Description:
Short version:
After upgrading MySQL server from 5.6.* to 5.7.19 (in whole replication cluster) some rows on master server are not deleted, but on slaves they are deleted.
Long version:
There are three tables "alert_url", "alert_item" and "alert_changes":
CREATE TABLE `alert_url` (
`id` int(10) unsigned NOT NULL AUTO_INCREMENT,
...
PRIMARY KEY (`id`),
...
) ENGINE=InnoDB DEFAULT CHARSET=utf8 ROW_FORMAT=COMPRESSED KEY_BLOCK_SIZE=8
CREATE TABLE `alert_item` (
`id` int(10) unsigned NOT NULL AUTO_INCREMENT,
...
PRIMARY KEY (`id`),
...
) ENGINE=InnoDB DEFAULT CHARSET=utf8 ROW_FORMAT=COMPRESSED KEY_BLOCK_SIZE=8;
CREATE TABLE `alert_changes` (
`id` bigint(20) unsigned NOT NULL AUTO_INCREMENT,
`alert_item_id` int(10) unsigned NOT NULL,
...
PRIMARY KEY (`id`),
KEY `fk_alert_changes_alert_item1` (`alert_item_id`),
...
CONSTRAINT `fk_alert_changes_alert_item1` FOREIGN KEY (`alert_item_id`) REFERENCES `alert_item` (`id`) ON DELETE CASCADE ON UPDATE CASCADE
) ENGINE=InnoDB DEFAULT CHARSET=utf8 ROW_FORMAT=COMPRESSED KEY_BLOCK_SIZE=8;
When some records are deleted in "alert_url" table, foreign key arrange to delete appropriate records in "aler_item" and "alert_change" tables, but on master server some records in "alert_changes" table are not deleted.

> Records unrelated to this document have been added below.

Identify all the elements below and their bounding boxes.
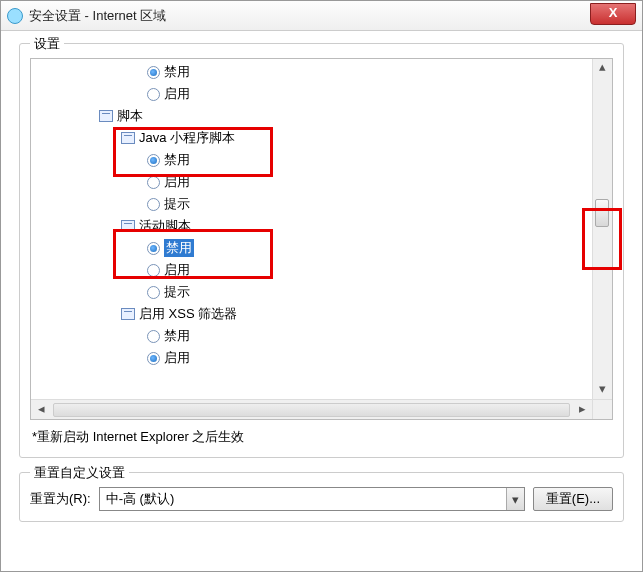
scroll-track[interactable] <box>53 403 570 417</box>
radio-label: 启用 <box>164 85 190 103</box>
radio-icon <box>147 154 160 167</box>
script-icon <box>99 110 113 122</box>
radio-label: 禁用 <box>164 151 190 169</box>
radio-label: 禁用 <box>164 239 194 257</box>
script-icon <box>121 132 135 144</box>
radio-row[interactable]: 启用 <box>31 83 592 105</box>
radio-row[interactable]: 禁用 <box>31 237 592 259</box>
chevron-down-icon: ▾ <box>506 488 524 510</box>
radio-icon <box>147 88 160 101</box>
radio-label: 禁用 <box>164 63 190 81</box>
scroll-thumb[interactable] <box>595 199 609 227</box>
scroll-left-icon[interactable]: ◂ <box>32 401 50 419</box>
radio-row[interactable]: 提示 <box>31 193 592 215</box>
radio-label: 禁用 <box>164 327 190 345</box>
radio-label: 提示 <box>164 283 190 301</box>
reset-group-title: 重置自定义设置 <box>30 464 129 482</box>
horizontal-scrollbar[interactable]: ◂ ▸ <box>31 399 592 419</box>
reset-label: 重置为(R): <box>30 490 91 508</box>
category-row: 活动脚本 <box>31 215 592 237</box>
radio-row[interactable]: 启用 <box>31 259 592 281</box>
category-label: Java 小程序脚本 <box>139 129 235 147</box>
category-row: 脚本 <box>31 105 592 127</box>
settings-group-title: 设置 <box>30 35 64 53</box>
scroll-right-icon[interactable]: ▸ <box>573 401 591 419</box>
category-row: Java 小程序脚本 <box>31 127 592 149</box>
script-icon <box>121 220 135 232</box>
vertical-scrollbar[interactable]: ▴ ▾ <box>592 59 612 399</box>
category-label: 活动脚本 <box>139 217 191 235</box>
radio-icon <box>147 286 160 299</box>
reset-group: 重置自定义设置 重置为(R): 中-高 (默认) ▾ 重置(E)... <box>19 472 624 522</box>
client-area: 设置 禁用 启用 脚本 Java 小程序脚本 <box>1 31 642 532</box>
ie-icon <box>7 8 23 24</box>
radio-icon <box>147 66 160 79</box>
radio-label: 启用 <box>164 261 190 279</box>
radio-row[interactable]: 禁用 <box>31 325 592 347</box>
settings-group: 设置 禁用 启用 脚本 Java 小程序脚本 <box>19 43 624 458</box>
radio-label: 启用 <box>164 349 190 367</box>
restart-note: *重新启动 Internet Explorer 之后生效 <box>32 428 611 446</box>
scroll-up-icon[interactable]: ▴ <box>593 59 611 77</box>
reset-level-select[interactable]: 中-高 (默认) ▾ <box>99 487 525 511</box>
category-row: 启用 XSS 筛选器 <box>31 303 592 325</box>
radio-row[interactable]: 启用 <box>31 171 592 193</box>
button-label: 重置(E)... <box>546 490 600 508</box>
radio-icon <box>147 198 160 211</box>
radio-icon <box>147 242 160 255</box>
radio-label: 启用 <box>164 173 190 191</box>
radio-row[interactable]: 禁用 <box>31 61 592 83</box>
radio-icon <box>147 330 160 343</box>
radio-row[interactable]: 启用 <box>31 347 592 369</box>
scroll-corner <box>592 399 612 419</box>
radio-row[interactable]: 禁用 <box>31 149 592 171</box>
radio-icon <box>147 176 160 189</box>
close-button[interactable]: X <box>590 3 636 25</box>
radio-icon <box>147 264 160 277</box>
reset-button[interactable]: 重置(E)... <box>533 487 613 511</box>
window-title: 安全设置 - Internet 区域 <box>29 7 166 25</box>
scroll-down-icon[interactable]: ▾ <box>593 381 611 399</box>
select-value: 中-高 (默认) <box>100 490 175 508</box>
category-label: 脚本 <box>117 107 143 125</box>
titlebar: 安全设置 - Internet 区域 X <box>1 1 642 31</box>
script-icon <box>121 308 135 320</box>
radio-row[interactable]: 提示 <box>31 281 592 303</box>
radio-icon <box>147 352 160 365</box>
listbox-content: 禁用 启用 脚本 Java 小程序脚本 禁用 <box>31 59 592 399</box>
settings-listbox[interactable]: 禁用 启用 脚本 Java 小程序脚本 禁用 <box>30 58 613 420</box>
radio-label: 提示 <box>164 195 190 213</box>
category-label: 启用 XSS 筛选器 <box>139 305 237 323</box>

For example. Original delete statement on "alert_url" table in binary log in statement format looks like:
# at 82160214
#171207 21:25:20 server id 100 end_log_pos 82160442 CRC32 0xc17c926f Query thread_id=249148048 exec_time=0 error_code=0
SET TIMESTAMP=1512678320/*!*/;
DELETE FROM alert_url WHERE id IN ('1581706','1581707','1581708','1581726','1581729','1581730','1581753','1581757','1581758','1581761','1581763','1581765')
Only records of one alert_url.id record is affected. For this example it is alert_url.id = 1581753.
Delete statement on "alert_item" table in binary log is logged in row format and looks like:
# at 82092025
#171207 21:25:19 server id 100 end_log_pos 82092366 CRC32 0x8785cea2 Delete_rows: table id 13681122 flags: STMT_END_F
### DELETE FROM `datacore`.`alert_item`
### WHERE
### @1=20358178
### @2=1581753
...
### UPDATE `datacore`.`alert_url`
### WHERE
### @1=1581753
...
### SET
### @1=1581753
...
### DELETE FROM `datacore`.`alert_item`
### WHERE
### @1=20358179
### @2=1581753
...
### DELETE FROM `datacore`.`alert_item`
### WHERE
### @1=20358180
### @2=1581753
...
Undeleted record of alert_changes table is relative to alert_item.id = 20358178.
Interesting is that the delete statement of alert_item record is the first in group before update which is performed by after delete trigger.
This trigger is defined as follows:
Trigger: ad_alert_item
Event: DELETE
Table: alert_item
Statement: BEGIN
UPDATE alert_url set `last_update` = NOW(), `points_sended` = NULL WHERE `id` = OLD.alert_url_id;
END
Timing: AFTER
Created: NULL
sql_mode: NO_ENGINE_SUBSTITUTION
Definer: *****@localhost
character_set_client: utf8
collation_connection: utf8_general_ci
Database Collation: utf8_general_ci
Other interesting thing is that this trigger has defined with NO_ENGINE_SUBSTITUTION but other triggers on these tables has empty sql_mode.
Last thing we think might affect it is binlog_format set to MIXED. The documentation mentions that a mixed format can cause similar problems. We are not sure that this is exactly the situation because it started after the MySQL server upgrade. This bug appeared after upgrading MySQL server from 5.6.* to 5.7.19.
How to repeat:
We don't know how to repeat this.
Suggested fix:
Properly working replication, what's done on master should be done on slaves.